Owen takes his slices of bread from his lunch basket and asks all the men for their bread, which he places in a heap, saying
“These…represent the raw materials which exist naturally”.
He pulls out some pocket-knives, and says that they are the means of production. Owen says:
“I represent the landlord and capitalist class. That is to say, all these raw materials belong to me... Now you”—
maybe the Members opposite—
“represent the working class: you have nothing.”
But, he goes on, in order to turn his raw materials into something of use, we need work:
“I have invented the Money Trick to make you work for me.”

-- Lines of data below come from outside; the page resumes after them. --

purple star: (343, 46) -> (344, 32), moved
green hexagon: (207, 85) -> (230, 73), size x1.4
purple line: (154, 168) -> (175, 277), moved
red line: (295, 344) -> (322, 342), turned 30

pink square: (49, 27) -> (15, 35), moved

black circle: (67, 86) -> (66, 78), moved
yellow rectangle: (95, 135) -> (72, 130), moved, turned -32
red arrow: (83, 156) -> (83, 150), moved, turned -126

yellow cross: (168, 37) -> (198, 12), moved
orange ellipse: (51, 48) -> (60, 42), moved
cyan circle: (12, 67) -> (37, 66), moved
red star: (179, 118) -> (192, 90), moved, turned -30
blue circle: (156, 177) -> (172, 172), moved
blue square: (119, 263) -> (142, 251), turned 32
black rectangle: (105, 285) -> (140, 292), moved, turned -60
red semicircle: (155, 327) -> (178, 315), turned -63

Owen hands the bread and knives to the men. They cut the bread into blocks, and return them to Owen. The workers receive their wages—of £1. The money they earn is their own, to do with as they like, and the things they produce are now the property of the capitalist class. Owen says of his blocks of bread:
“These blocks represent the necessaries of life. You can’t live without some of these things, but as they belong to me, you will have to buy them from me: my price for these blocks is—one pound each.”
The cycle continues: Owen’s blocks of bread—his profits—pile up, the rich getting richer, while the poor exchange their wages for the necessities of life, all the time staying poor. In Tressell’s masterpiece, the workers are the “philanthropists,” giving the value of their work to the rich who benefit from a rigged system.

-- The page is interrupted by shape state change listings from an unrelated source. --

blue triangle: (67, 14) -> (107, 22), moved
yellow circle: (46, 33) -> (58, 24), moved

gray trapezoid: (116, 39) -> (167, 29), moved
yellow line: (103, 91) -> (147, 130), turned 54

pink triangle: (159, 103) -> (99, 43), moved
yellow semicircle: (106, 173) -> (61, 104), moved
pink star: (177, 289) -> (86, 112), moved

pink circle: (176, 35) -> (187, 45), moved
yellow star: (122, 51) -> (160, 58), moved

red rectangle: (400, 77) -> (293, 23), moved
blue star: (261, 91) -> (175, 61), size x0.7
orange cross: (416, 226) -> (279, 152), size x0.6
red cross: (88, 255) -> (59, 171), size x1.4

Since those words were first written more than 100 years ago, there have been huge steps forward for working-class people and their rights, hard-won by the struggle of trade unions and the Labour movement. But the truth is the same today as it was then, because working people are not responsible for poverty. This is a broken system, that inflicts poverty, inequality and human misery, and it needs reform. We have had the longest squeeze on wages since the Napoleonic wars. Today’s young people are set to be poorer than their parents for the first time in modern history.
This week, we heard the Chancellor come up with some of his own money tricks to mask this Government’s economic failure. He suggested that Labour had caused the global financial crisis. There have always been deficits and borrowing; the Tories ran them for 18 years when they were in government. The 2008 global financial crisis caused a global recession. It was not investment in schools and hospitals that crashed the economy; it was the greed and recklessness of a deregulated financial sector. Let us take another example: the so-called jobs miracle. This involved boasting of record levels of employment while saying nothing about the phenomenon of insecure, low-paid and bogus self-employment. Wages are lower today than they were 10 years ago, and some of my constituents are doing three, four or five of those jobs to make ends meet. Today, the majority of people in poverty in this country are also in work. What an absolute disgrace!
This Government cannot trick their way out of this crisis. Poverty and deprivation can be seen on the streets of Liverpool every single day. Robert Tressell’s novel is full of tragedy and despair, but it also offers a glimmer of hope. In a chapter entitled “The Great Oration”, Tressell describes the creation of a new kind of society: the co-operative commonwealth, based on shared ownership and worker self-management. I think that the shadow Chancellor has read it. That is called socialism, and it is about time we redoubled our efforts to attain it.